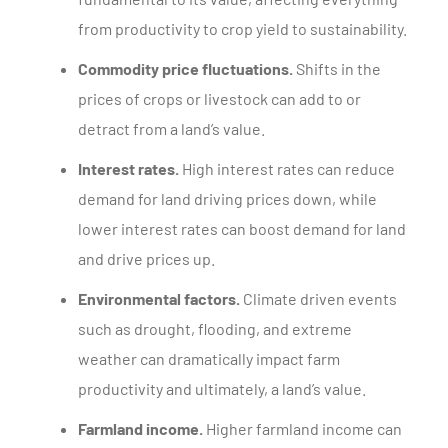
from productivity to crop yield to sustainability.
Commodity price fluctuations.
Shifts in the
prices of crops or livestock can add to or
detract from a land’s value.
Interest rates.
High interest rates can reduce
demand for land driving prices down, while
lower interest rates can boost demand for land
and drive prices up.
Environmental factors.
Climate driven events
such as drought, flooding, and extreme
weather can dramatically impact farm
productivity and ultimately, a land’s value.
Farmland income.
Higher farmland income can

*REQUIRED WORK*: Every line above that carries the string "prices" should be copied.

*TASK SOLUTION*:
prices of crops or livestock can add to or
demand for land driving prices down, while
and drive prices up.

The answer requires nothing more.